----- Provided material -----
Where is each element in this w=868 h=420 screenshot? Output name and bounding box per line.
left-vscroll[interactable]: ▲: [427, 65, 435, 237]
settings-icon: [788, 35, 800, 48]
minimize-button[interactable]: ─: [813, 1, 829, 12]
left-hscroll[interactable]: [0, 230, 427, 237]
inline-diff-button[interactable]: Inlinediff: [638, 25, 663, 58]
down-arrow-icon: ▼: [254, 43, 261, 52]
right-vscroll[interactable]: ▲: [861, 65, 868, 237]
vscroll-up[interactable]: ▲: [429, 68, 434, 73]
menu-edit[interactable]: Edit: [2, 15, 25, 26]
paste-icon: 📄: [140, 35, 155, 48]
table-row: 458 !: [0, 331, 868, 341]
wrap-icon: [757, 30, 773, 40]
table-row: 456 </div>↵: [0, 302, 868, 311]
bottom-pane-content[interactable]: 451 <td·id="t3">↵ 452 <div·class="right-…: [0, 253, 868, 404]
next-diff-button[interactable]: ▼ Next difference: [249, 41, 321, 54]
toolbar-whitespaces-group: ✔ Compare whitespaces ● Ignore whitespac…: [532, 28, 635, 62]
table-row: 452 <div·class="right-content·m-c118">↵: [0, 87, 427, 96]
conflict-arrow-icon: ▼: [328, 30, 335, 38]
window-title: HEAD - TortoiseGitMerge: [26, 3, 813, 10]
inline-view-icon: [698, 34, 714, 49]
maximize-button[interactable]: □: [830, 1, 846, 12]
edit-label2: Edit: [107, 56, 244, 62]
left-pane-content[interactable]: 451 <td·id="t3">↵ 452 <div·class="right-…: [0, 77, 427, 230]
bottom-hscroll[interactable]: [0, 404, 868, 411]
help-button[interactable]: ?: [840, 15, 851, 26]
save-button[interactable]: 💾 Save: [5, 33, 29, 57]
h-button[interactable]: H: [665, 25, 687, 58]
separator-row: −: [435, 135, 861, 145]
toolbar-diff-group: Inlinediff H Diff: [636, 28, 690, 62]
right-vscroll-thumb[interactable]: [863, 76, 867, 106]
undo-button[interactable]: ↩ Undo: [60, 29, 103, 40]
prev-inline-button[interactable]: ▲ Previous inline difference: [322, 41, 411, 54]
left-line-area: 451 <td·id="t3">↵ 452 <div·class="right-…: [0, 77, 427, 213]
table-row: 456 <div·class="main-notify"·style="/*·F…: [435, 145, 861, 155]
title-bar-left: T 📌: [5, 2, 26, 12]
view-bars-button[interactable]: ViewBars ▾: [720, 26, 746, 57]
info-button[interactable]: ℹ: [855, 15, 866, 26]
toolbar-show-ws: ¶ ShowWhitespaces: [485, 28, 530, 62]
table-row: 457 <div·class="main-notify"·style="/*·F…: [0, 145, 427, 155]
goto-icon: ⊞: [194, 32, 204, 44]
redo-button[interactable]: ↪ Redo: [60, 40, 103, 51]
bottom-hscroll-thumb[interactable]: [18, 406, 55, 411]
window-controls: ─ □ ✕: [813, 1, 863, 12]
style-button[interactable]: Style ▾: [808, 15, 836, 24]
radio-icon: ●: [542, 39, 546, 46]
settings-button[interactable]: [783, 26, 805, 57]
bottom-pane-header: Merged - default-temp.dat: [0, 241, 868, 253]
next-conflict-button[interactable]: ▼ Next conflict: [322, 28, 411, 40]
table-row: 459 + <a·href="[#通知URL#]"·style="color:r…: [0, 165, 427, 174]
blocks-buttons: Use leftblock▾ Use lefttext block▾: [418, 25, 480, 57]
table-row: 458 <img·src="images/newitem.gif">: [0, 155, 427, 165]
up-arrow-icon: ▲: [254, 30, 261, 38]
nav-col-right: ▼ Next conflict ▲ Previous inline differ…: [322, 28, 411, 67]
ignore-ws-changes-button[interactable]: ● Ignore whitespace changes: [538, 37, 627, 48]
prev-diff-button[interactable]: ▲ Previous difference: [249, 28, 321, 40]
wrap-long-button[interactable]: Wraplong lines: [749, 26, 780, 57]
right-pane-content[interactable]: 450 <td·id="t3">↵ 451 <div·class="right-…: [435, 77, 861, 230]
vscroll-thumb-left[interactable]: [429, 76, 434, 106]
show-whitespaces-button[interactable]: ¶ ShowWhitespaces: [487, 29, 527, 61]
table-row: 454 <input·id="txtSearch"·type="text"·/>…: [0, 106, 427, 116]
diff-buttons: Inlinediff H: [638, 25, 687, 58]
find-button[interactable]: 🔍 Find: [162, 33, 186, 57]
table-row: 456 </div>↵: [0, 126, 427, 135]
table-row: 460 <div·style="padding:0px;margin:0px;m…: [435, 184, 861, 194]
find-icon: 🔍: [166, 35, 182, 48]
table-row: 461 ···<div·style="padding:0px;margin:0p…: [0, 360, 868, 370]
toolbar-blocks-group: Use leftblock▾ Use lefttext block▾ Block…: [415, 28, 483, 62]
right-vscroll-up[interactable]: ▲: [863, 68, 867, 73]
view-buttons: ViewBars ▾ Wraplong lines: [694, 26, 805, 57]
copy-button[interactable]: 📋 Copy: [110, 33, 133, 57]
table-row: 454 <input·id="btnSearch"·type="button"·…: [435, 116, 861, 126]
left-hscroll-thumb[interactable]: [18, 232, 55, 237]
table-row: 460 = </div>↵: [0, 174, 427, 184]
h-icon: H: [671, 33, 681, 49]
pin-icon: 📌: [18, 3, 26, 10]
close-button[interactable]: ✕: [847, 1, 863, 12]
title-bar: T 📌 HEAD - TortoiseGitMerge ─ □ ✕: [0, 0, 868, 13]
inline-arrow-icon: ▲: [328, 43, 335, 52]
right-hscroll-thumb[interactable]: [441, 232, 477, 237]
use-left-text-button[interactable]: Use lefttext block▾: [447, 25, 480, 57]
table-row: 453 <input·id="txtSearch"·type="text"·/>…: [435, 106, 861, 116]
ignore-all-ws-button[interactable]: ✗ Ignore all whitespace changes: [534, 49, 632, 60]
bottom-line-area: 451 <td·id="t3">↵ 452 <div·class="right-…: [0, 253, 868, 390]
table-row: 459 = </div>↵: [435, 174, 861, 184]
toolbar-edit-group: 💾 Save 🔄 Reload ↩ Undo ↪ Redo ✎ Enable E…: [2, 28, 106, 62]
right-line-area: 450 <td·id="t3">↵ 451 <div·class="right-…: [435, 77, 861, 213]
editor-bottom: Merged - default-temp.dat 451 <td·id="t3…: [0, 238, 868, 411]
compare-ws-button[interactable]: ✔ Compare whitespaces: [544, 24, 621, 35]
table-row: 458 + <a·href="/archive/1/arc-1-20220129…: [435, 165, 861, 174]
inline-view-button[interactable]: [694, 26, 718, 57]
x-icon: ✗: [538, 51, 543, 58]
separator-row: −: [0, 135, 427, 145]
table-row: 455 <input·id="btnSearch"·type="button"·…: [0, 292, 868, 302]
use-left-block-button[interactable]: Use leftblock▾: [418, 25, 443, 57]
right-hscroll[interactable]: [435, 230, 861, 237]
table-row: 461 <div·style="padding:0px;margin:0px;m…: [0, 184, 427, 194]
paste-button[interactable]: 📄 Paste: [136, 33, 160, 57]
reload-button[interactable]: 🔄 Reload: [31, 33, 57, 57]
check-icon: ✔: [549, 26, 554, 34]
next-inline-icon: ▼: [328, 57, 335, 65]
-----
--- Exercise brief ---
Lines in the records above that carry the word "arrow" are to be located and copied.

--- Result of this task ---
down-arrow-icon: ▼: [254, 43, 261, 52]
conflict-arrow-icon: ▼: [328, 30, 335, 38]
up-arrow-icon: ▲: [254, 30, 261, 38]
inline-arrow-icon: ▲: [328, 43, 335, 52]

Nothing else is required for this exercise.